Shifting workloads from synchronous to asynchronous can simplify the operational cost of high-throughput HTTP services. But understanding the evolution of performance metrics in the world of complex, high-concurrency, asynchronous distributed systems can be quite challenging.
In this talk, I'll tell you how OneSignal improved the performance and maintainability of its highest-throughput HTTP endpoints (backed by a Kafka consumer in Rust) by making it an asynchronous system. We will cover:
- How metrics changed when the system went from sync to async
- Unique sharding strategies to maximize concurrency and performance, while maintaining consistency for Kafka consumers
- System-level constraints from Postgres infrastructure determining the Kafka scaling strategy.
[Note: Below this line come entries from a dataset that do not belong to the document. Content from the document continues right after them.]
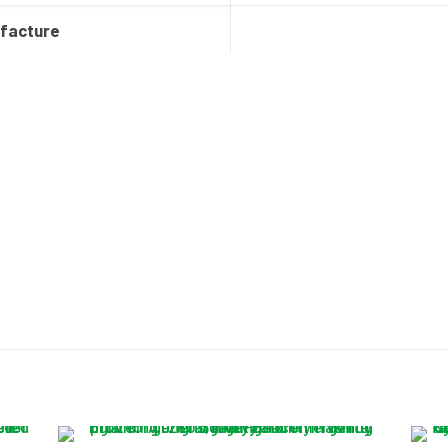
ufacture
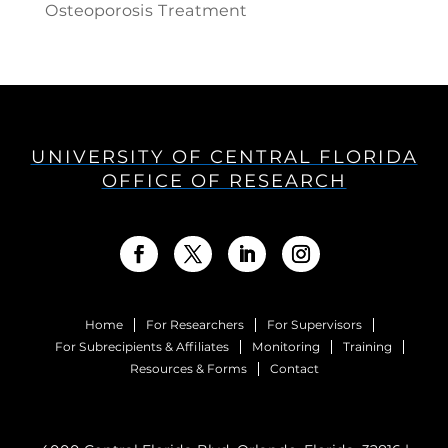
Osteoporosis Treatment
UNIVERSITY OF CENTRAL FLORIDA
OFFICE OF RESEARCH
Home
For Researchers
For Supervisors
For Subrecipients & Affiliates
Monitoring
Training
Resources & Forms
Contact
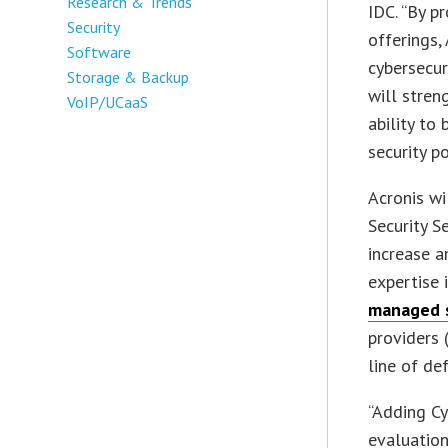
Research & Trends
IDC. “By p
Security
offerings,
Software
cybersecur
Storage & Backup
will stren
VoIP/UCaaS
ability to
security p
Acronis wi
Security S
increase a
expertise 
managed s
providers 
line of de
“Adding Cy
evaluation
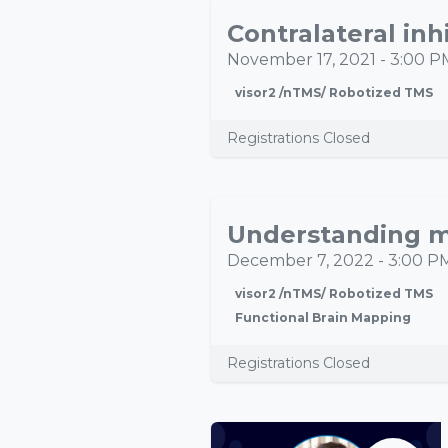
NOV
17
November 17, 2021
-
3:00 P
visor2 /nTMS/ Robotized TMS
Registrations Closed
DEC
07
December 7, 2022
-
3:00 P
visor2 /nTMS/ Robotized TMS
Functional Brain Mapping
Registrations Closed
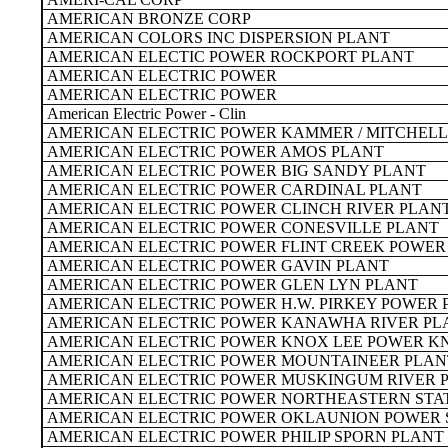
AMERICAN BRONZE CORP
AMERICAN COLORS INC DISPERSION PLANT
AMERICAN ELECTIC POWER ROCKPORT PLANT
AMERICAN ELECTRIC POWER
AMERICAN ELECTRIC POWER
American Electric Power - Clin
AMERICAN ELECTRIC POWER KAMMER / MITCHELL
AMERICAN ELECTRIC POWER AMOS PLANT
AMERICAN ELECTRIC POWER BIG SANDY PLANT
AMERICAN ELECTRIC POWER CARDINAL PLANT
AMERICAN ELECTRIC POWER CLINCH RIVER PLAN
AMERICAN ELECTRIC POWER CONESVILLE PLANT
AMERICAN ELECTRIC POWER FLINT CREEK POWER
AMERICAN ELECTRIC POWER GAVIN PLANT
AMERICAN ELECTRIC POWER GLEN LYN PLANT
AMERICAN ELECTRIC POWER H.W. PIRKEY POWER 
AMERICAN ELECTRIC POWER KANAWHA RIVER PL
AMERICAN ELECTRIC POWER KNOX LEE POWER K
AMERICAN ELECTRIC POWER MOUNTAINEER PLAN
AMERICAN ELECTRIC POWER MUSKINGUM RIVER 
AMERICAN ELECTRIC POWER NORTHEASTERN STA
AMERICAN ELECTRIC POWER OKLAUNION POWER 
AMERICAN ELECTRIC POWER PHILIP SPORN PLANT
Engineering Manager @OneSignal
Lily Mara is an Engineering Manager at OneSignal in San Mateo, CA. She manages the Infrastructure Services team, which is responsible for in-house services used by other OneSignal engineering teams. Previously she was a software engineer at OneSignal, leading the efforts to create OneSignal's integration with Mixpanel, develop the outcomes system, and improving performance and code simplicity through refactoring efforts. Lily also worked as a software developer at Kroger, working on Kroger’s online grocery ordering system as well as internal development tools to aid other teams in deployments, monitoring, and local development environments.
Lily is the author of Refactoring to Rust, an early-access book by Manning Publications about improving the performance of existing software systems through the gradual addition of Rust code.